11. Il résulte de tout ce qui précède que M. et Mme F... sont fondés à soutenir que c'est à tort que, par le jugement attaqué, le tribunal administratif de Caen a rejeté leurs demandes.
Sur les frais liés au litige :
12. Les dispositions de l'article L.761-1 du code de justice administrative font obstacle à ce que soit mise à la charge des requérants, qui n'ont pas la qualité de partie perdante dans la présente instance, la somme que la commune de Saint-B...-d'Elle demande au titre des frais exposés par elle et non compris dans les dépens. Il y a lieu, en revanche, de faire application de ces dispositions et de mettre à la charge de la commune de Saint-B...-d'Elle une somme globale de 1 500 euros au titre des frais exposés par M. et Mme E... F... et non compris dans les dépens.


DÉCIDE :
Article 1er : Les conclusions de la demande sont rejetées en tant que cette demande est présentée par M. K....
Article 2 : Le jugement du tribunal administratif de Caen du 4 décembre 2019 et les arrêtés du maire de Saint-B...-d'Elle du 29 janvier 2019 sont annulés.
Article 3 : La commune de Saint-B...-d'Elle versera à M. et Mme E... F... la somme de 1 500 euros au titre de l'article L. 761-1 du code de justice administrative.
Article 4 : Les conclusions de la commune de Saint-B...-d'Elle tendant à l'application de l'article L. 761-1 du code de justice administrative sont rejetées.

Article 5 : Le présent arrêt sera notifié à M. et Mme E... F..., à M. I... K..., à la commune de Saint-B...-d'Elle et à M. H... B....

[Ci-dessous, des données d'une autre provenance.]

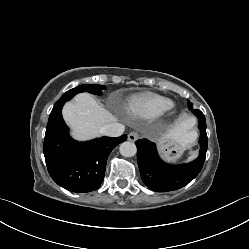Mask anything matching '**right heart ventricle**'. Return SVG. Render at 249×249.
Returning <instances> with one entry per match:
<instances>
[{
	"label": "right heart ventricle",
	"mask_w": 249,
	"mask_h": 249,
	"mask_svg": "<svg viewBox=\"0 0 249 249\" xmlns=\"http://www.w3.org/2000/svg\"><path fill=\"white\" fill-rule=\"evenodd\" d=\"M172 101L155 93H144L135 96L126 104V110L140 117H156L172 107Z\"/></svg>",
	"instance_id": "right-heart-ventricle-1"
}]
</instances>
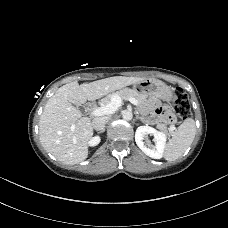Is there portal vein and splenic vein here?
Returning <instances> with one entry per match:
<instances>
[{"label":"portal vein and splenic vein","instance_id":"obj_1","mask_svg":"<svg viewBox=\"0 0 228 228\" xmlns=\"http://www.w3.org/2000/svg\"><path fill=\"white\" fill-rule=\"evenodd\" d=\"M127 100L130 101L133 105L138 104V101L135 98L130 97ZM121 105L122 99L119 96H114L111 98V101L108 104L94 109L91 112V116L98 117L113 114Z\"/></svg>","mask_w":228,"mask_h":228}]
</instances>
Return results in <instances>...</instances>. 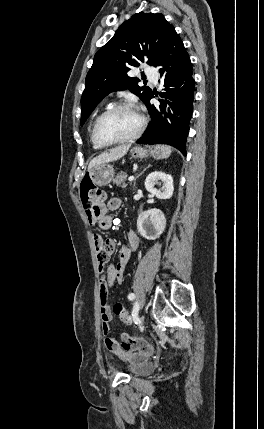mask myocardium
<instances>
[{"mask_svg": "<svg viewBox=\"0 0 264 429\" xmlns=\"http://www.w3.org/2000/svg\"><path fill=\"white\" fill-rule=\"evenodd\" d=\"M120 109H131L133 111H135V113L138 115L139 118V125L138 128L136 129V131L123 139H119V140H115V141H104L100 138L99 136V126L100 123L102 122V120L109 115L110 113L120 110ZM146 125V118L145 116L140 112V110L138 109V107L131 102H117L112 104L111 106H109L108 108H106L95 120L94 125H93V138L96 141L97 144H99L102 147H107V146H112V145H117V144H123V143H128L131 141L136 140L144 131Z\"/></svg>", "mask_w": 264, "mask_h": 429, "instance_id": "myocardium-1", "label": "myocardium"}]
</instances>
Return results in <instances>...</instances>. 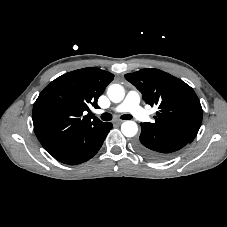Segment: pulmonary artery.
I'll return each instance as SVG.
<instances>
[{
  "label": "pulmonary artery",
  "mask_w": 227,
  "mask_h": 227,
  "mask_svg": "<svg viewBox=\"0 0 227 227\" xmlns=\"http://www.w3.org/2000/svg\"><path fill=\"white\" fill-rule=\"evenodd\" d=\"M112 111L121 113L129 112L136 119L147 122L150 120L148 113L140 106V95L137 91L131 90L126 95L124 101L114 107Z\"/></svg>",
  "instance_id": "pulmonary-artery-1"
}]
</instances>
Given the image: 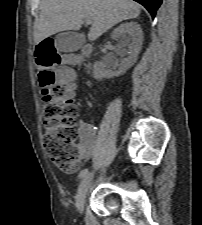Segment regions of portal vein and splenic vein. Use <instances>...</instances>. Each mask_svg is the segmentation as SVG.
<instances>
[{"label":"portal vein and splenic vein","instance_id":"1","mask_svg":"<svg viewBox=\"0 0 202 225\" xmlns=\"http://www.w3.org/2000/svg\"><path fill=\"white\" fill-rule=\"evenodd\" d=\"M86 23H87V24H91L92 22H91V20L86 19Z\"/></svg>","mask_w":202,"mask_h":225}]
</instances>
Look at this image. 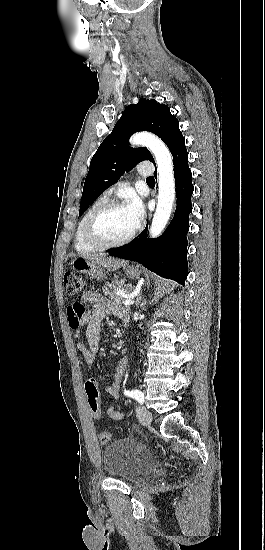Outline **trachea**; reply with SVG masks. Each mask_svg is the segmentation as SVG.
Segmentation results:
<instances>
[{"label":"trachea","mask_w":265,"mask_h":550,"mask_svg":"<svg viewBox=\"0 0 265 550\" xmlns=\"http://www.w3.org/2000/svg\"><path fill=\"white\" fill-rule=\"evenodd\" d=\"M146 182L147 183H152V182H155V179H154V177L150 176L146 179Z\"/></svg>","instance_id":"trachea-1"}]
</instances>
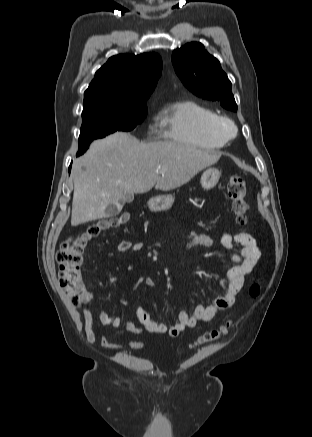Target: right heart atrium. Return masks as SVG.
I'll return each instance as SVG.
<instances>
[{
    "mask_svg": "<svg viewBox=\"0 0 312 437\" xmlns=\"http://www.w3.org/2000/svg\"><path fill=\"white\" fill-rule=\"evenodd\" d=\"M155 126H150V128H149V134H154L155 133Z\"/></svg>",
    "mask_w": 312,
    "mask_h": 437,
    "instance_id": "right-heart-atrium-1",
    "label": "right heart atrium"
}]
</instances>
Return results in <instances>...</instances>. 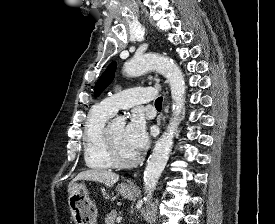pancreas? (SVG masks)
Instances as JSON below:
<instances>
[{
	"instance_id": "1",
	"label": "pancreas",
	"mask_w": 275,
	"mask_h": 224,
	"mask_svg": "<svg viewBox=\"0 0 275 224\" xmlns=\"http://www.w3.org/2000/svg\"><path fill=\"white\" fill-rule=\"evenodd\" d=\"M116 211H111L105 217V224H116Z\"/></svg>"
}]
</instances>
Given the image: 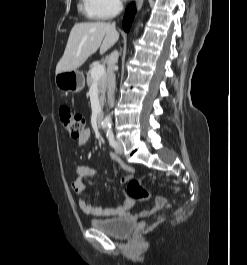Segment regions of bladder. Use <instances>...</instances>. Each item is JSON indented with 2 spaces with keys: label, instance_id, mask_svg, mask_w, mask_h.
<instances>
[{
  "label": "bladder",
  "instance_id": "1",
  "mask_svg": "<svg viewBox=\"0 0 247 265\" xmlns=\"http://www.w3.org/2000/svg\"><path fill=\"white\" fill-rule=\"evenodd\" d=\"M90 225L114 238L124 239L135 229L136 225L124 218L92 219Z\"/></svg>",
  "mask_w": 247,
  "mask_h": 265
}]
</instances>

Copie en sera adressée pour son information au préfet de la Manche.

Délibéré après l'audience du 20 octobre 2020, à laquelle siégeaient :

- M. Couvert-Castéra, président de la cour,
- Mme Douet, président-assesseur,
- M. A...'hirondel, premier conseiller.


Lu en audience publique, le 17 novembre 2020.


Le rapporteur,
M. J...Le président,
O. COUVERT-CASTÉRA

Le greffier,
A. BRISSET



La République mande et ordonne au préfet de la Manche en ce qui le concerne, et à tous huissiers de justice à ce requis en ce qui concerne les voies de droit commun contre les parties privées, de pourvoir à l'exécution de la présente décision.